[Start of Attachment]
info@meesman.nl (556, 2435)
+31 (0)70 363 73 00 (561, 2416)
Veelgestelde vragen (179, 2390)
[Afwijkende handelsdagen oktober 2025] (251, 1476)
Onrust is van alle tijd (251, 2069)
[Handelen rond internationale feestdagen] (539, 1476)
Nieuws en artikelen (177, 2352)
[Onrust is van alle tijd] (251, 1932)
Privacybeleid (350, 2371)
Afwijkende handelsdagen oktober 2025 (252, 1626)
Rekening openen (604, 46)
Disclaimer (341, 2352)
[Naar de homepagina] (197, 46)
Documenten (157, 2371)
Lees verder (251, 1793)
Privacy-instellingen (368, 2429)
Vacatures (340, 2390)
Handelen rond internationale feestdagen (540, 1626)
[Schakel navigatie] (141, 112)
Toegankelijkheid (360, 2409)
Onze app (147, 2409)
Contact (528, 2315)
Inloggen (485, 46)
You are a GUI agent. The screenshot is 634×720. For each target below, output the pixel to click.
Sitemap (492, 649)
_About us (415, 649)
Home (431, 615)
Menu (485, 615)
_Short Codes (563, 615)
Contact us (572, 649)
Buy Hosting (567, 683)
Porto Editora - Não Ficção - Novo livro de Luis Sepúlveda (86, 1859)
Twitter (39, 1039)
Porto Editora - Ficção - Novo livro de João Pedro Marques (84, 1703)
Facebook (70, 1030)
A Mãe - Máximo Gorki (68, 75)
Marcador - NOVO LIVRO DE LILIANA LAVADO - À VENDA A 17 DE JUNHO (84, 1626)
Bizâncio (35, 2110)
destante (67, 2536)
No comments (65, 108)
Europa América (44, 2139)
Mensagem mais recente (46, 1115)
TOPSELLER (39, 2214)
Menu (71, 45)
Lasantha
[End of Attachment]
- What is needed -
Print nothing but the lines from the one containing "Porto Editora - Ficção" through the end of the listing above, exactly as written.

- Exercise solution -
Porto Editora - Ficção - Novo livro de João Pedro Marques (84, 1703)
Facebook (70, 1030)
A Mãe - Máximo Gorki (68, 75)
Marcador - NOVO LIVRO DE LILIANA LAVADO - À VENDA A 17 DE JUNHO (84, 1626)
Bizâncio (35, 2110)
destante (67, 2536)
No comments (65, 108)
Europa América (44, 2139)
Mensagem mais recente (46, 1115)
TOPSELLER (39, 2214)
Menu (71, 45)
Lasantha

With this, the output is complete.